REQUIREMENT -
Copy out every line from the records that includes "Miljøfyrtårn".

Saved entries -
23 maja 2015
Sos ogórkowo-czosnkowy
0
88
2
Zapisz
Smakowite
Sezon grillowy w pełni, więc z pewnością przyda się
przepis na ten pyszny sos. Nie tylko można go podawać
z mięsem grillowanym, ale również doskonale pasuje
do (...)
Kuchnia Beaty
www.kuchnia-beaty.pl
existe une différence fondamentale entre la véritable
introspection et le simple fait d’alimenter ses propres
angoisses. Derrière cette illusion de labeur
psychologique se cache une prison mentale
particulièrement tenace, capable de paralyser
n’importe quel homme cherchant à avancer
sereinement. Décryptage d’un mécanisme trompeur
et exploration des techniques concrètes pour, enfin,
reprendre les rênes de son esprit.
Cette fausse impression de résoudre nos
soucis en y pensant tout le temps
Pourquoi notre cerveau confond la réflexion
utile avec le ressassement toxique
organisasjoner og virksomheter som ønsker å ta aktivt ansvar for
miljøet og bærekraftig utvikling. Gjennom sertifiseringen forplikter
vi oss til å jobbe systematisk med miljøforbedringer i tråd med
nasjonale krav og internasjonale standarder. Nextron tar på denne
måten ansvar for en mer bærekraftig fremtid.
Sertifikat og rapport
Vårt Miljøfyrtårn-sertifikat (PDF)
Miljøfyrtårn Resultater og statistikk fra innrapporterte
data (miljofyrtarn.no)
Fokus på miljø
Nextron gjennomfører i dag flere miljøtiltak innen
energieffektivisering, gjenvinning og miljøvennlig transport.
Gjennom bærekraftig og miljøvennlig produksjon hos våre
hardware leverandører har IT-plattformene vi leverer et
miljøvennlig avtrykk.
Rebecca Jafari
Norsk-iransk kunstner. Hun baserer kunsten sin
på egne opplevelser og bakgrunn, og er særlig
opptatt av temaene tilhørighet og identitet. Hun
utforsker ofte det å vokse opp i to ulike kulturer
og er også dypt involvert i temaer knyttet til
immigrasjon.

ANSWER AREA -
Vårt Miljøfyrtårn-sertifikat (PDF)
Miljøfyrtårn Resultater og statistikk fra innrapporterte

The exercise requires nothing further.